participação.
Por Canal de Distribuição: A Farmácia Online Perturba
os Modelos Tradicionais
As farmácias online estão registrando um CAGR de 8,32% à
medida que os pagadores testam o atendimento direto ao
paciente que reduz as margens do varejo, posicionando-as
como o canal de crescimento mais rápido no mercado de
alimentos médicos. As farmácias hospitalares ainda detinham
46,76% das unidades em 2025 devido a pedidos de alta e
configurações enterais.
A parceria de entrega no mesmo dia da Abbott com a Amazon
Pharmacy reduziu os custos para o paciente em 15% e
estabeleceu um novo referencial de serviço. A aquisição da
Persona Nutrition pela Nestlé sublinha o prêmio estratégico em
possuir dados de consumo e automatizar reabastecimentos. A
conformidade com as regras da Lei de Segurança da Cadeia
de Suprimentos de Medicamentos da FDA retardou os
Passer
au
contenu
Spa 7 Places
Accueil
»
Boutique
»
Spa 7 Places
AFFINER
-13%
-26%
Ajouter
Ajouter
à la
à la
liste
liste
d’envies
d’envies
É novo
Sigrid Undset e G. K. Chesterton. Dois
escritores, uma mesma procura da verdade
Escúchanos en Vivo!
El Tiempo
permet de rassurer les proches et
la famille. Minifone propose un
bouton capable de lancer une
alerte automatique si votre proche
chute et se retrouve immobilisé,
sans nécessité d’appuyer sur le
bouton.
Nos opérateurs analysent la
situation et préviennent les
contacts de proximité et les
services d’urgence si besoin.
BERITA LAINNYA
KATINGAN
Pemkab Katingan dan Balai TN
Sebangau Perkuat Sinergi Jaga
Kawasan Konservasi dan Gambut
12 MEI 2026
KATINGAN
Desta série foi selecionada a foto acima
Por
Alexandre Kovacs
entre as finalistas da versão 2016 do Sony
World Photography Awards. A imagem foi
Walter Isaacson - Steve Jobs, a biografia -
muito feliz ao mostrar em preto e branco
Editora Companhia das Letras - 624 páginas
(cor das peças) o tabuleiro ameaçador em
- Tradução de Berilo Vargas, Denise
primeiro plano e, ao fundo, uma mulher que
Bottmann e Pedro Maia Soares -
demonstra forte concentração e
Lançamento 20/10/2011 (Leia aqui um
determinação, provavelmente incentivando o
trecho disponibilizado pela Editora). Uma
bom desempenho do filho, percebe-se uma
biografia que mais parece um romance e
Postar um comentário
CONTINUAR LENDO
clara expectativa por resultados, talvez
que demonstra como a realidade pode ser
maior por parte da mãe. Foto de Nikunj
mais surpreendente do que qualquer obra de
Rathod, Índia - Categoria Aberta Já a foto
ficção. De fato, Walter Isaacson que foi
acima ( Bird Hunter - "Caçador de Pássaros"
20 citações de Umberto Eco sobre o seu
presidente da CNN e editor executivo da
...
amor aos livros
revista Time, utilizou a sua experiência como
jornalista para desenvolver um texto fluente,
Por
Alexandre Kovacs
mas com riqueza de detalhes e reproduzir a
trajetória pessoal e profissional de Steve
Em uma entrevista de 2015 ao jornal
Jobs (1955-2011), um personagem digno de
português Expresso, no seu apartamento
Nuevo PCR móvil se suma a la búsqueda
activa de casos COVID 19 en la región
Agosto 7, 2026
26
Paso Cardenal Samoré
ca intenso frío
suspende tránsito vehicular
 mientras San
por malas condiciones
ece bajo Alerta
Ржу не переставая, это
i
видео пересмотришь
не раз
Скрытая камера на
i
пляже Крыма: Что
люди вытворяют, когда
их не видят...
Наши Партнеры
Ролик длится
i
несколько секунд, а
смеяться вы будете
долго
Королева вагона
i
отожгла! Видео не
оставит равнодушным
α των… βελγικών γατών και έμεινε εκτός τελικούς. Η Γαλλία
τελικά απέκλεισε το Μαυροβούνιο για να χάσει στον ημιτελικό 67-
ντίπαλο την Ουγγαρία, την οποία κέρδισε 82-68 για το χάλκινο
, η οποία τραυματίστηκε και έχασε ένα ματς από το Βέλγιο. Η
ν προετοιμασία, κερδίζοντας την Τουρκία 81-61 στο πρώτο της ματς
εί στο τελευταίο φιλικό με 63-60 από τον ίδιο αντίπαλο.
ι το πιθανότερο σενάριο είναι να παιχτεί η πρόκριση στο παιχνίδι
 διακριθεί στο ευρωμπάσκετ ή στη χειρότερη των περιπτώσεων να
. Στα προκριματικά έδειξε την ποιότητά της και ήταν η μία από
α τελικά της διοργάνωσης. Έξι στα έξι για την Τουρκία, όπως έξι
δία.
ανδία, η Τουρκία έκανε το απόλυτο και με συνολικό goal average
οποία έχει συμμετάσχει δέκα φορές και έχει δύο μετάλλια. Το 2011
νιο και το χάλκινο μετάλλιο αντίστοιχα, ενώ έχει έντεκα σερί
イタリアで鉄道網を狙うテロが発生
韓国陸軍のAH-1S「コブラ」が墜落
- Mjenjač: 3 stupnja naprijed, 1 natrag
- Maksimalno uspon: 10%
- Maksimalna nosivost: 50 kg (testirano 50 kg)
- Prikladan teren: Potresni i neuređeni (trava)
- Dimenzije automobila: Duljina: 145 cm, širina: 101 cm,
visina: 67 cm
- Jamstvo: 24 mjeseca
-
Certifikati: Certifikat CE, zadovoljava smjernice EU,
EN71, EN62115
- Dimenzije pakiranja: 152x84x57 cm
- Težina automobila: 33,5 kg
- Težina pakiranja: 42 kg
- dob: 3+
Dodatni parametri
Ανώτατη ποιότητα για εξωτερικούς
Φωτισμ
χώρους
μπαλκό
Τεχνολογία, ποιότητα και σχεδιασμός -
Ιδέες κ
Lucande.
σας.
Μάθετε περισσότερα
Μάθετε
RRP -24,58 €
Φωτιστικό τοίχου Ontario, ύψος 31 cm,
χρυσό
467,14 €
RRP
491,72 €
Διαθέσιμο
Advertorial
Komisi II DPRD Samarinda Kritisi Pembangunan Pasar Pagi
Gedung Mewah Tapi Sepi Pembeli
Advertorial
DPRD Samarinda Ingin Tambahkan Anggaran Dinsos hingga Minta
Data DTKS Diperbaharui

| Task details |
Transcribe the records from their first line. Stop after the line with "Pharmacy reduziu os", including it.

| Completed exercise |
participação.
Por Canal de Distribuição: A Farmácia Online Perturba
os Modelos Tradicionais
As farmácias online estão registrando um CAGR de 8,32% à
medida que os pagadores testam o atendimento direto ao
paciente que reduz as margens do varejo, posicionando-as
como o canal de crescimento mais rápido no mercado de
alimentos médicos. As farmácias hospitalares ainda detinham
46,76% das unidades em 2025 devido a pedidos de alta e
configurações enterais.
A parceria de entrega no mesmo dia da Abbott com a Amazon
Pharmacy reduziu os custos para o paciente em 15% e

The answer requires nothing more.